Ancak uygulamada sıklıkla tercih edilen bazı müdahaleler bu belleği zayıflatıyor.
Yanan alanın hızlıca tek tip dikimlerle kapatılması ya da yerel olmayan türlerin kullanılması, kısa vadede “yeniden ağaçlandırma” gibi görünse de uzun vadede ekosistemi daha kırılgan hale getiriyor.
Karar vericiler için kritik olan, doğal süreçlere alan açmak ve ekolojik hafızayı koruyacak uygulamaları desteklemek. Bunun için:
- Bölge florasındaki doğal türlerin tercih edilmesi,
- Yerel iklime uyumlu ve düşük yanıcılı türlerin kullanılması,
- Karışık tür ve çok tabakalı orman yapısını teşvik edilmesi,
- Tür çeşitliliğini artırmak ve habitat bağlantılarının korunması,
- Farklı habitat tiplerini destekleyerek yatay heterojenliği ve yapısal çeşitliliğinin güçlendirilmesi,
- Ormanda düzenli yakıt yönetimi (budama, kontrollü yakma, otlatma, ölü örtünün tamamen kaldırılmadan kontrollü yönetimi) uygulanması,
- Hassas bölgelerde yangın öncesi bakım ve izleme çalışmalarının artırılması ekosistemin yangınlara karşı direncini artıracak temel stratejiler.
Ekolojik hafızayı korumak, yalnızca doğayı değil, aynı zamanda toplumun uzun vadeli yararını da gözeten bir yaklaşım.
Geleceğin ormanını bugünden kurmak
Yangın sonrası restorasyon yalnızca ekolojik değil, aynı zamanda toplumsal bir süreç.
Çünkü yanan alanların geleceği üzerine alınacak kararlar, köylülerin geçim kaynaklarını, turizmi ve yerel ekonomiyi doğrudan etkiliyor. Bu nedenle karar alma süreçlerine yerel halkın dahil edilmesi, hem uygulamaların başarısını artırıyor hem de doğayla toplum arasında güven ilişkisi kuruyor.
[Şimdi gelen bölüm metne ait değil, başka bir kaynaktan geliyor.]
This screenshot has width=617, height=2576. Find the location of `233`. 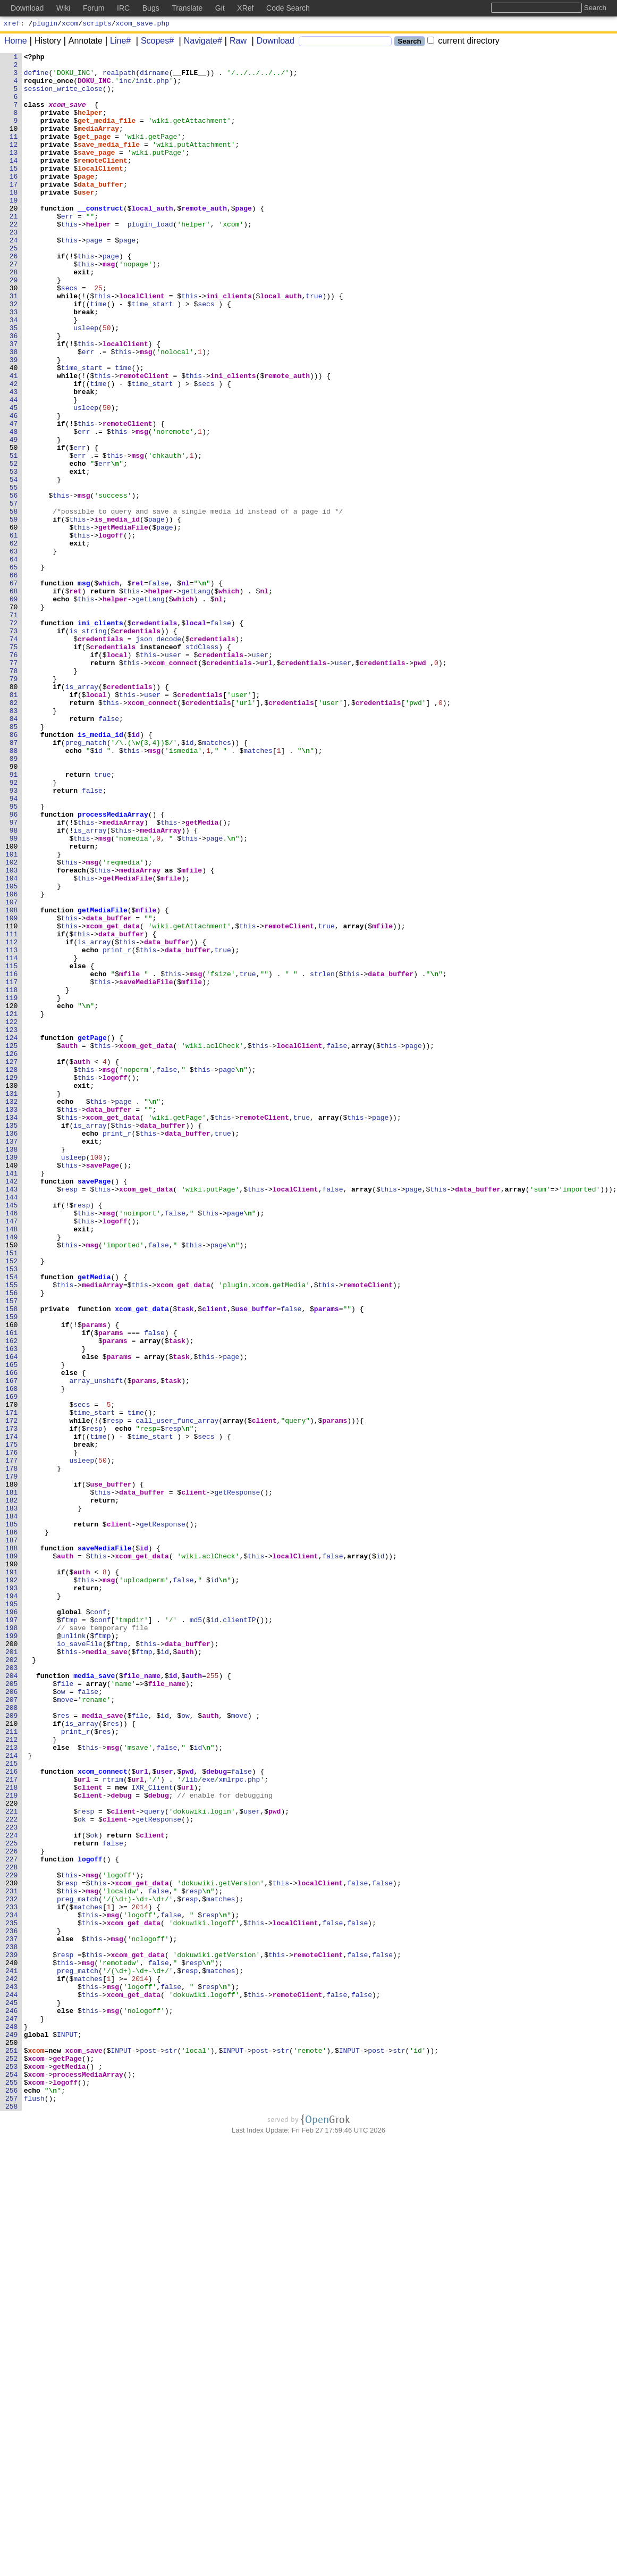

Yangın sonrası yönetim, siyaseten de iklim değişikliğine uyum stratejilerinin önemli bir parçası haline gelmeli. Kısa vadeli çözümler yerine, ekosistemlerin uzun vadeli direncini artıran, biyolojik çeşitliliği koruyan ve yangın riskini azaltan planlamalara ihtiyaç var.
Bugün biliyoruz ki, yangın yönetimi yalnızca alevlerle mücadele etmek değil. Yangın sonrası restorasyon, ormanların geleceğini belirleyen sıfır noktası. Burada alınacak kararlar, ekosistemlerin hem bugünkü sağlığını hem de yarının dayanıklılığını şekillendiriyor.
Dirençli ve direngen ekosistemler inşa etmek, yalnızca doğayı korumak için değil, aynı zamanda insan toplumlarının güvenliği ve refahı için de zorunluluk. Bu nedenle yangın sonrası restorasyon, iklim krizinin gölgesinde, Akdeniz’in en kritik gündemlerinden biri olmaya devam edecek.